Congratulations to the 2022 Warner Grant recipients.

  • Matt Kleinhenz, OSU Horticulture and Crop Science and eight growers associated with RGO and NECIC - "Seeding for Success:  Collaboration to Enhance Sustainability through Using Seed Mats"

    Leafy vegetables harvested as micro-/baby greens are key sources of income, particularly for socially disadvantaged (SD), limited resource (LR), and/or beginning (B) farmers. These farmers often manage small- to midscale businesses (sometimes in urban/urbanizing settings) and may be new to the U.S. Raising quick cycling leafy greens appeals to them; however, it also involves serious challenges from seeding to sale. For example: (1) seeds are small, costly, and sown with expensive seeders or time consuming handwork; (2) weed control options are limited; (3) seedling diseases are problematic; (4) soil particles and other contaminants must be removed after harvest; and (5) growing areas must be reseeded promptly to generate additional revenue. Clear sustainability-related challenges develop as a result. Excessive soil disturbance during repeated seedbed preparation initiates an unwanted cycle: declining soil structure calls farmers to work the soil further (e.g., with a rototiller or similar implement) and apply costly amendments. Seed and labor costs and effort rise and yield potential falls as percent germination and emergence plummet due to abiotic and biotic stresses during the stand establishment phase of crop production. Collectively, these trends lead to declines in profit potential and soil health. An improved approach to stand establishment can address these many abiotic, biotic, and procedural challenges. Here, we will specifically ask if the use of seed mat technology can facilitate gains in ecological, economic, and social aspects of sustainability, particularly among SD, LR, and/or B vegetable growers serving local markets from low-tech, small- to midscale, non-chemically reliant operations including high tunnels.
     
  • Melanie Ivey and Mitchell Roth, OSU Plant Pathology and Greg Miller (Route 9 Cooperative) - "Improving Chestnut Graft Success Using Biological Controls"

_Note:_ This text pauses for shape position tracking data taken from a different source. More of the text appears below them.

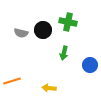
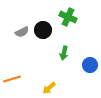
green cross: moved 5 px up; rotated 12 degrees clockwise
gray semicircle: moved 1 px right, 1 px up; rotated 40 degrees counterclockwise
orange line: moved 2 px up
yellow arrow: rotated 48 degrees counterclockwise
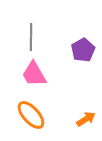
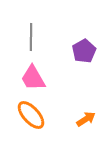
purple pentagon: moved 1 px right, 1 px down
pink trapezoid: moved 1 px left, 4 px down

    Chestnut production is a burgeoning sector of U.S. sustainable agriculture, supporting both fresh market and value-added industries (Hunt et al. 2012). Commercial nurseries in the U.S. estimate that 200-400 new acres of chestnuts are planted every year, with most growers in Ohio planting Chinese chestnut (Castanea mollissima) or Chinese chestnut hybrids (Revord et al. 2022). Chestnuts are a perennial food crop that promote soil stability, carbon sequestration, and wildlife biodiversity.

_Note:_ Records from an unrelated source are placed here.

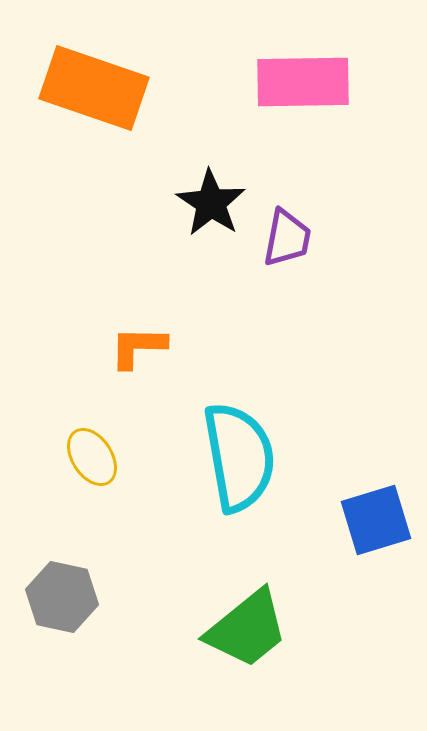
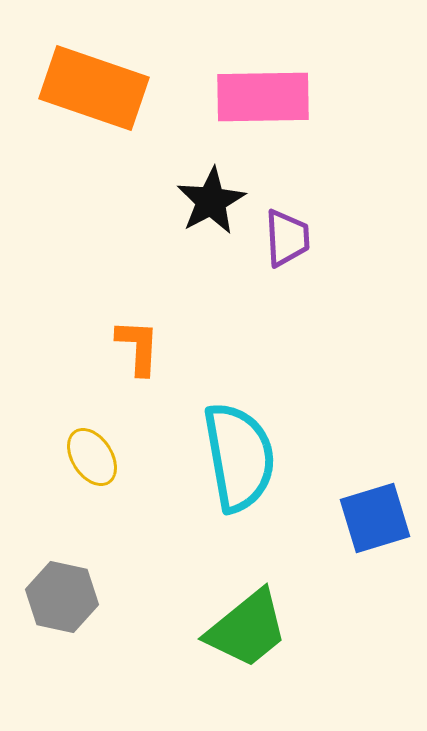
pink rectangle: moved 40 px left, 15 px down
black star: moved 2 px up; rotated 10 degrees clockwise
purple trapezoid: rotated 14 degrees counterclockwise
orange L-shape: rotated 92 degrees clockwise
blue square: moved 1 px left, 2 px up
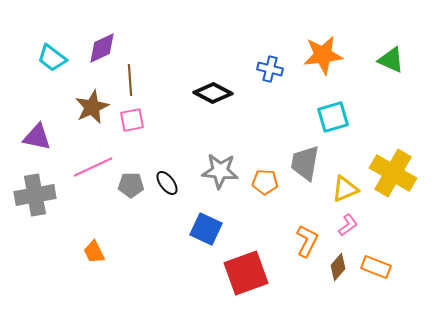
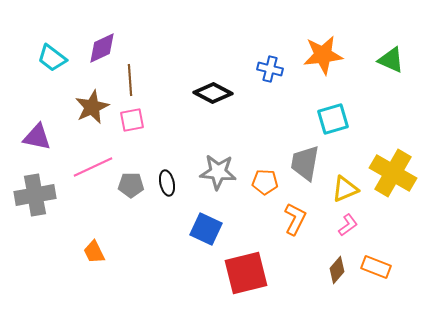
cyan square: moved 2 px down
gray star: moved 2 px left, 1 px down
black ellipse: rotated 25 degrees clockwise
orange L-shape: moved 12 px left, 22 px up
brown diamond: moved 1 px left, 3 px down
red square: rotated 6 degrees clockwise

    If orchard establishment and management rely on propagation of chestnut cultivars that are high yielding and naturally resistant to disease, then the issue of graft failure is the biggest barrier to large-scale, low-input sustainable chestnut production. The propagator (G. Miller) at Route 9 Cooperative has partnered with OSU fruit pathologist Melanie Lewis Ivey to explore the microbial communities associated with grafting phenotypes and the use of biological control to improve graft success. The objective is to test commercially available biological control and plant health booster products for their impact on graft success including plant growth promotion and alteration of endophytic communities.
     
  • Tim McDermott, OSU Extension - Franklin County and Franklinton Farms (Michelle Nowak and Teddy Brown).  "Cost-effectiveness of caterpillar tunnels for mitigating impacts of heat on production of leafy greens in central Ohio"

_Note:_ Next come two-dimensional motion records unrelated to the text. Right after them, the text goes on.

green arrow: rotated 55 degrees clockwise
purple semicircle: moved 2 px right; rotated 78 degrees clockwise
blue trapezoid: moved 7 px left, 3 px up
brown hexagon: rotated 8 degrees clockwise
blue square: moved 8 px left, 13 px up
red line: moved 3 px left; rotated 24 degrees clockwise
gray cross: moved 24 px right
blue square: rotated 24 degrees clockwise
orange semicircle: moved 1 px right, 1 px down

    Salad greens like lettuce and spinach are among the most in-demand and least widely available mid-summer farmers market crops in central Ohio and producing them well and consistently year round can provide the foundation of profitability for small farms. Unfortunately, climate change is leading to higher average temperatures and more frequent days of extreme heat and drought, or on the other hand, extreme rainfall events. Mitigating the impacts of this increasingly harsh weather on leafy greens is necessary to keep small farms productive and profitable. There is an urgent need to evaluate low-cost approaches to optimize summer spinach and lettuce yields.

    Our long-term goal is to evaluate cost-effective ways of mitigating the impact of heat stress on small-scale production of salad greens in central Ohio.